Daarbij mag de geschiedenis van de galei zich steeds meer in
de interesse van collega-onderzoekers verheugen. Laatst nog
begaf Lehmann zich naar het Maritiem Museum te Parijs en tot
zijn verbazing werd daar een video gedraaid over zijn
geliefkoosde onderwerp. 'Met Der fliegende Holländer
van Wagner als achtergrondmuziek.', zegt hij. 'Heel
mooi.'
Lehmann mag zich met recht een expert van de galei noemen.
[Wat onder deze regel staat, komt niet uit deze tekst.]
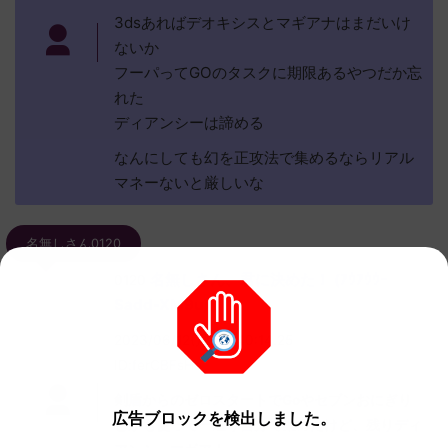
3dsあればデオキシスとマギアナはまだいけ
ないか
フーパってGOのタスクに期限あるやつだか忘
れた
ディアンシーは諦める
なんにしても幻を正攻法で集めるならリアル
マネーないと厳しいな
名無しさん0120
名無しさん、君に決めた！ (ｱｳｱｳｳｰ
0120
Sadd-XM9u)
2023/06/12(月) 12:40:14.25
ID:ferCBFsHa
剣盾からのゼロスタートでGoやセブンおにぎり
広告ブロックを検出しました。
とかも使って一通り自分で集めたけど、残りディ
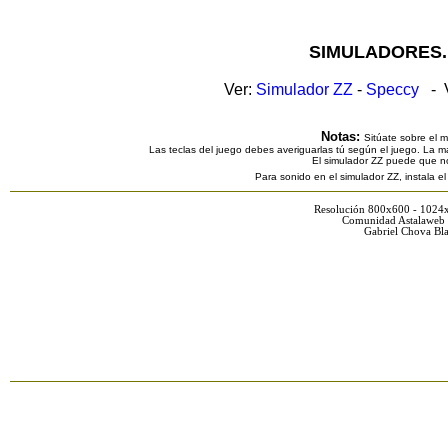
SIMULADORES.
Ver:
Simulador ZZ
-
Speccy
- V
Notas:
Sitúate sobre el 
Las teclas del juego debes averiguarlas tú según el juego. La ma
El simulador ZZ puede que n
Para sonido en el simulador ZZ, instala e
Resolución 800x600 - 1024
Comunidad Astalaweb 
Gabriel Chova Bla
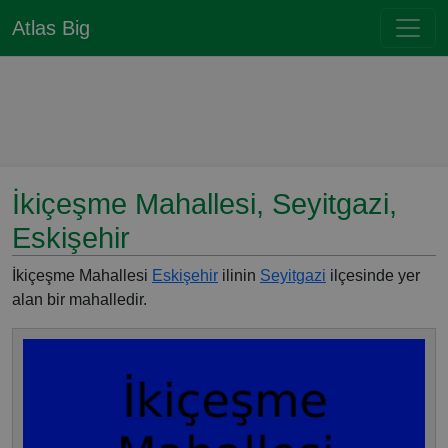
Atlas Big
İkiçeşme Mahallesi, Seyitgazi,
Eskişehir
İkiçeşme Mahallesi
Eskişehir
ilinin
Seyitgazi
ilçesinde yer
alan bir mahalledir.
al eerder publiceerde hij Galleys in the Netherlands
over de Nederlandse galeien. Het boekje kwam op de markt in
een bescheiden oplage van driehonderd exemplaren. Met zijn
zojuist verschenen De galeien heeft Lehmann minder de
nadruk gelegd op de technische aspecten van deze enorme
roeischepen en veel meer gekeken naar de mensen op en rond
de galeien.
Ben Hur
Voor de leek biedt het boek tal van kleine en groe
verrassingen over de galeien. Zo heeft de argeloze mens
altijd nog het merkwaardige idee dat de geschiedenis van de
galei begint en tevens ophoudt te bestaan ten tijde van het
oude Rome. Niet in de laatste plaats door de klassieke
rolprent Ben Hur, waarin de arme Charlton Heston geheel
onopzettelijk een stuk gevelsteen op het hoofd van de
Romeinse Consul doet belanden. Hij wordt door de
hardvochtige Romeinen veroordeeld tot de galeien.
'Een kapitale fout in de film'', stelt Lehmann beslist.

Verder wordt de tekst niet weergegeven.